Siccità e caldo saranno la norma, con un aumento del numero di giorni torridi e di periodi senza pioggia. Va da se che l’Italia diventerà di fatto un Paese tropicale: le notti tipiche di queste aree del Pianeta, con la temperatura che non scende mai al di sotto dei 20 gradi, saranno 18 in più di qui al 2050 rispetto al periodo 1981-2010, con ricadute sulla salute e sui consumi energetici.

Il caldo e le precipitazioni intese saranno (ma già lo sono tuttora) molto più che una minaccia nelle città, dove a scontare le ripercussioni maggiori saranno le persone più fragili, bambini, anziani, disabili. Il sistema sanitario sarà messo a dura prova: sono attese più morti per cardiopatie ischemiche, ictus, nefropatie e disturbi metabolici; ma anche un incremento delle malattie respiratorie a causa del combinato disposto tra caldo e smog.

Per gli incendi viene lanciato un vero e proprio sos.
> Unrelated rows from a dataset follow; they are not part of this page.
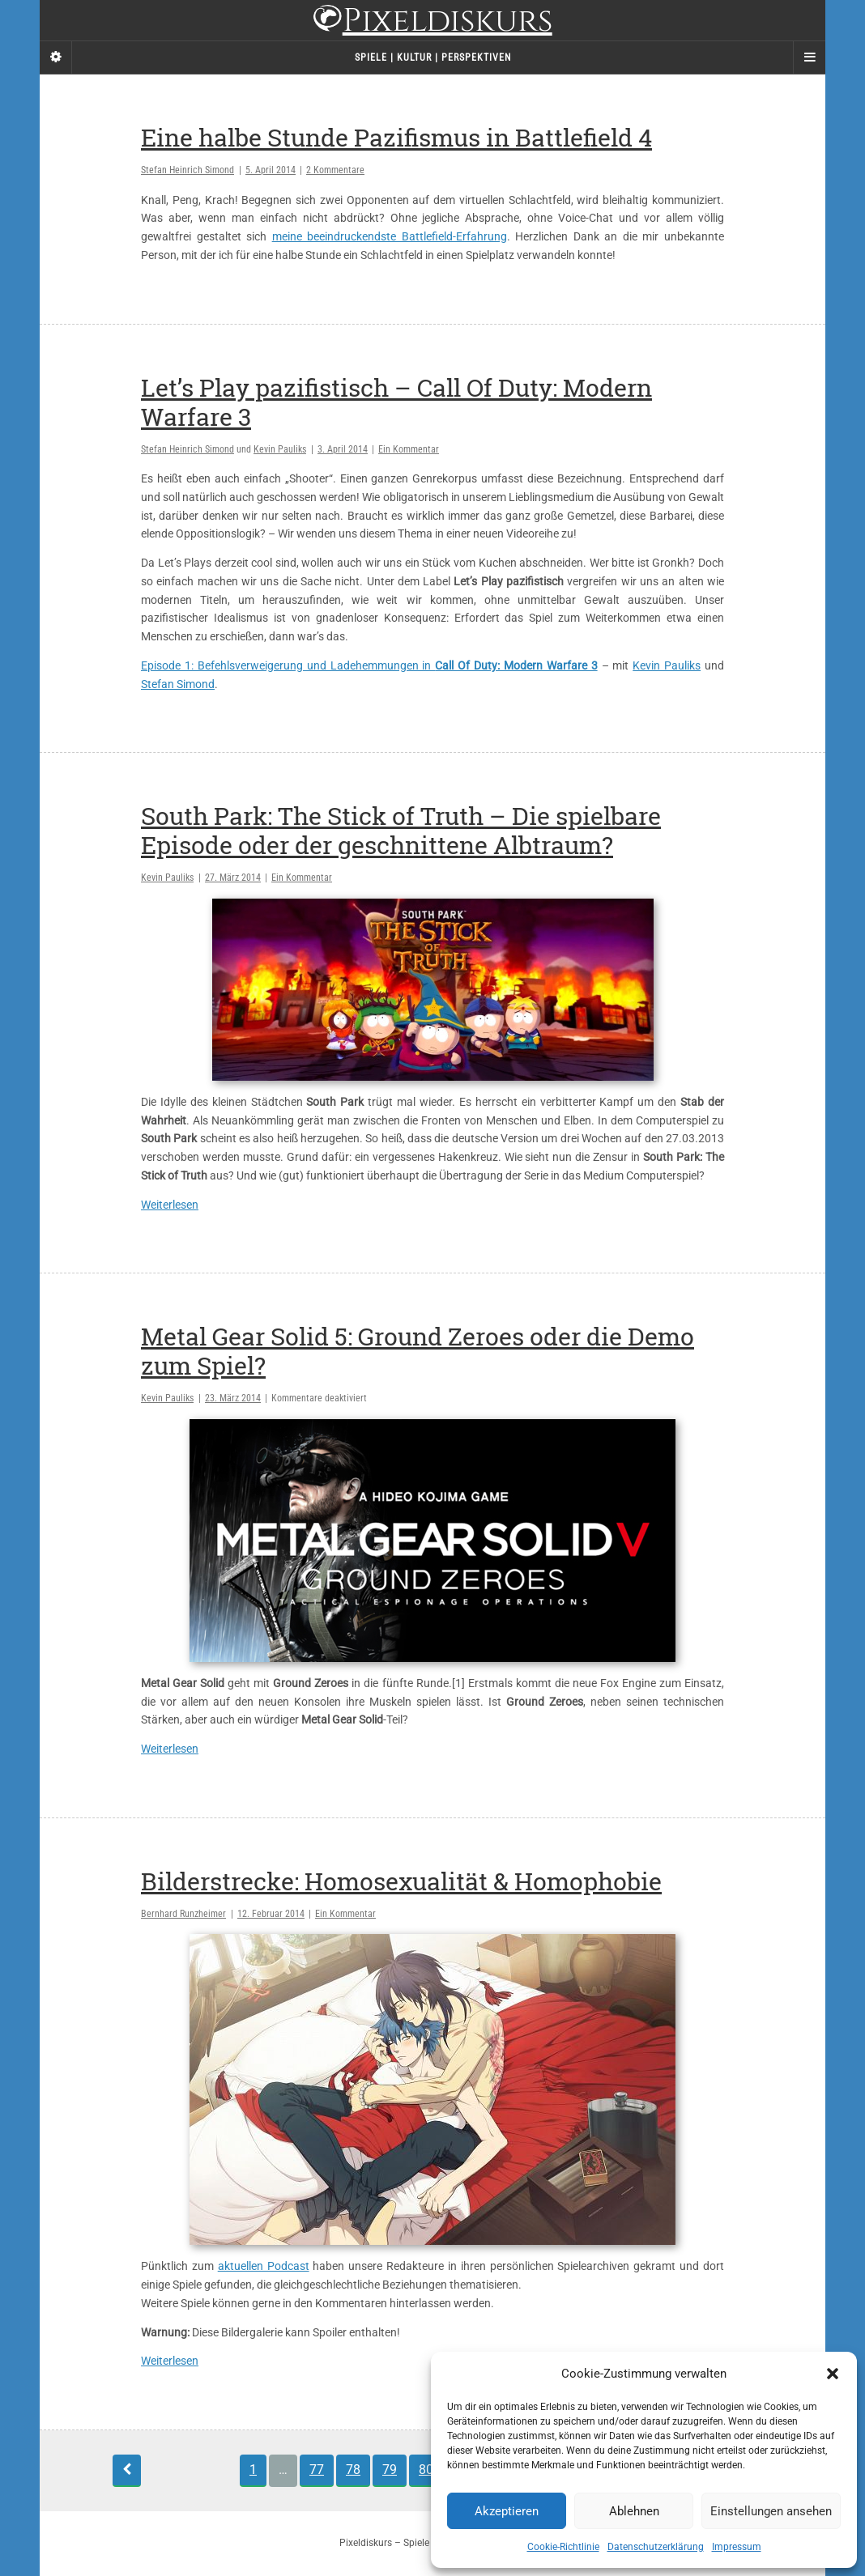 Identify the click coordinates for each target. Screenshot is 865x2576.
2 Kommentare (335, 170)
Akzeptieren (507, 2511)
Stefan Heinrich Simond (187, 170)
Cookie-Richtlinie (563, 2547)
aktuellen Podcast (263, 2265)
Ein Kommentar (408, 449)
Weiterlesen (169, 1204)
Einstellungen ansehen (771, 2511)
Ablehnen (634, 2511)
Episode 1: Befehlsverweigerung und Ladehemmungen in (369, 665)
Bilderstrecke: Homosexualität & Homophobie (401, 1881)
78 (353, 2469)
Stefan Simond (178, 684)
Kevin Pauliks (280, 449)
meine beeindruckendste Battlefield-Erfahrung (389, 236)
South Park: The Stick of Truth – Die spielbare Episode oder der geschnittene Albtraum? (401, 830)
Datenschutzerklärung (655, 2547)
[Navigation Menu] (809, 57)
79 (389, 2469)
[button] (833, 2374)
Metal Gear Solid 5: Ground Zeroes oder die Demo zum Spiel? (417, 1350)
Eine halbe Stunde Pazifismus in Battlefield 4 (396, 137)
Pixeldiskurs (432, 22)
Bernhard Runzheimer (183, 1913)
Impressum (736, 2547)
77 (316, 2469)
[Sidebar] (56, 57)
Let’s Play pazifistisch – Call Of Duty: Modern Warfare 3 (396, 402)
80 (426, 2469) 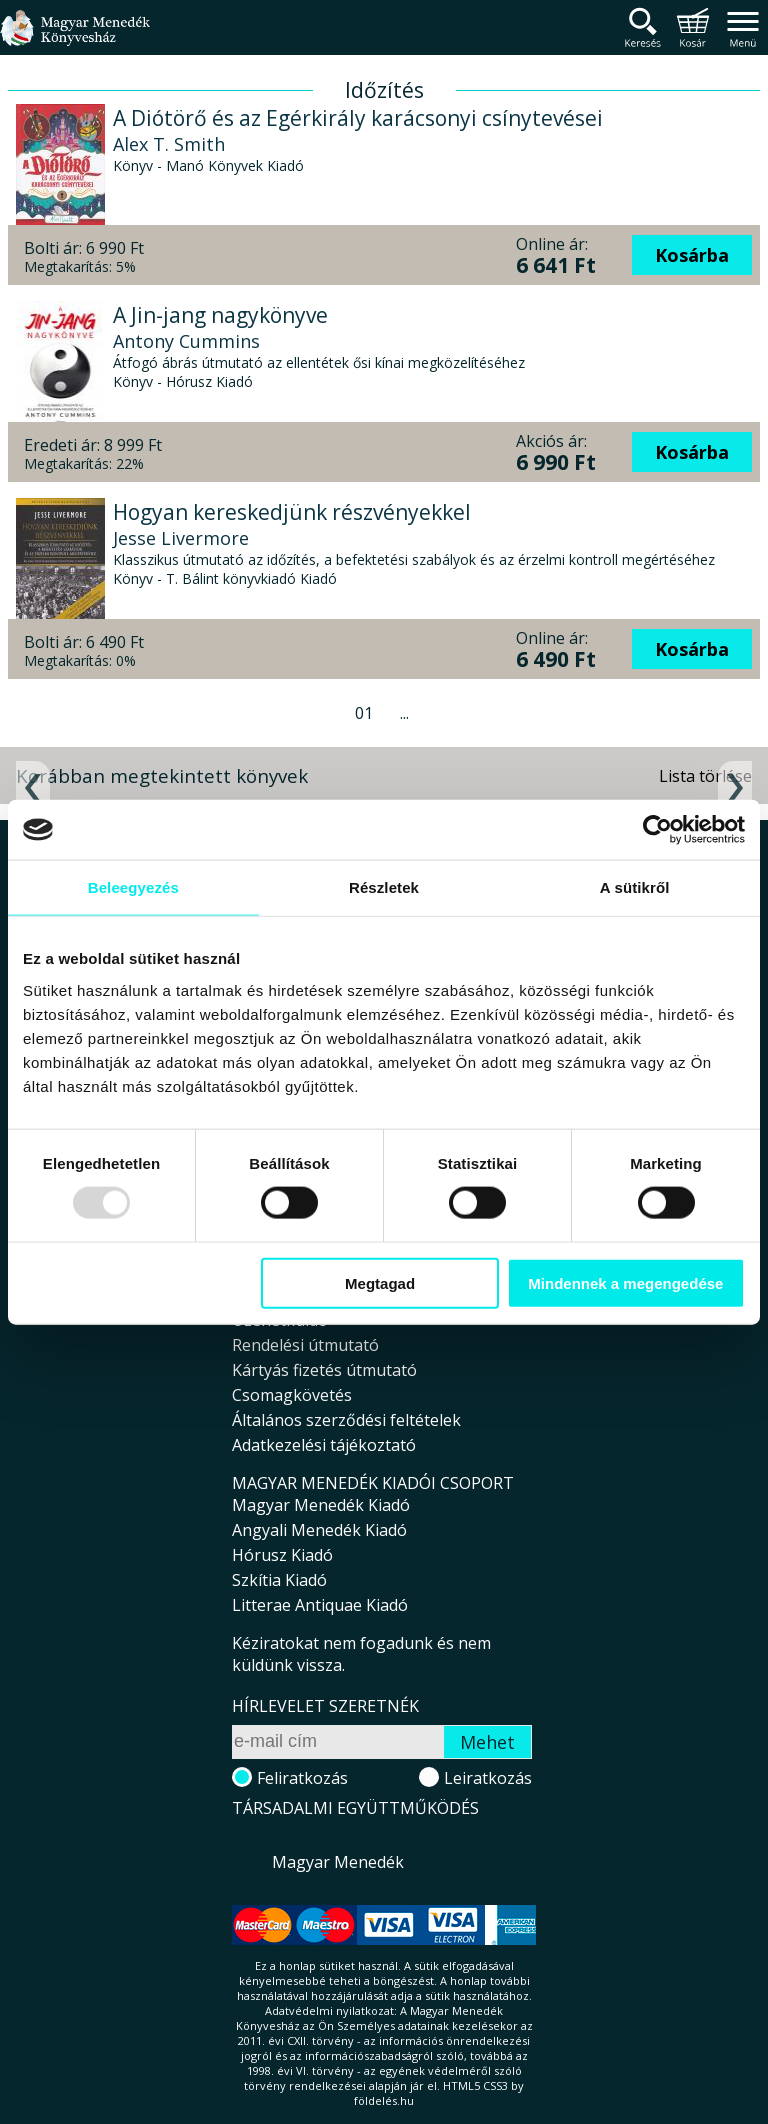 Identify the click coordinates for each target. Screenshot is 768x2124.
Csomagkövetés (292, 1395)
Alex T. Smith (169, 144)
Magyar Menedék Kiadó (321, 1505)
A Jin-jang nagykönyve (220, 315)
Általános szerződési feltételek (346, 1420)
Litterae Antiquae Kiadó (320, 1605)
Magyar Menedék (338, 1862)
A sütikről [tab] (635, 887)
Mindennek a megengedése (625, 1282)
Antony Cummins (186, 341)
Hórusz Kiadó (282, 1555)
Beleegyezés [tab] (133, 887)
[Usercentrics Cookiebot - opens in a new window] (657, 830)
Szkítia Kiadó (279, 1580)
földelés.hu (384, 2100)
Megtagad (380, 1282)
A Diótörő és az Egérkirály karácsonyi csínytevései (358, 118)
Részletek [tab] (384, 887)
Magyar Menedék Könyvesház (75, 39)
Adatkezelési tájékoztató (324, 1445)
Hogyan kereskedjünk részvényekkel (292, 512)
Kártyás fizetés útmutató (324, 1370)
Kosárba (692, 255)
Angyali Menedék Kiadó (319, 1530)
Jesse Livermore (181, 538)
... (404, 713)
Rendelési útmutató (305, 1345)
Basta anche guardare alla California adesso per comprendere che c’è molto di cui preoccuparsi. Nei prossimi decenni infatti il rischio potrebbe aumentare del 20%, con una stagione di roghi che potrebbe allungarsi fino a 40 giorni all’anno e la superficie in fumo che, a fine secolo, potrebbe bruciare per un 43% in più. 

“La sfida del rischio connesso ai cambiamenti climatici – rileva ancora Spano – parte dalla conoscenza scientifica per integrare l’adattamento, le soluzioni da mettere in campo di fronte al rischio, in tutte le fasi dei processi decisionali, nelle politiche pubbliche, nei programmi di investimento e nella pianificazione della spesa pubblica, in modo da garantire lo sviluppo sostenibile su tutte le scale territoriali e di governance”.

Per questo bisogna pensare che una via d’uscita c’è, una chiave di speranza per leggere il problema e provare a trovare una soluzione. Imparare a incentrare la società che vogliamo sulla sostenibilità. “I cambiamenti climatici – scrivono i ricercatori – richiederanno numerosi investimenti e rappresentano un’opportunità di sviluppo che il Green deal europeo riconosce come unico modello per il futuro”.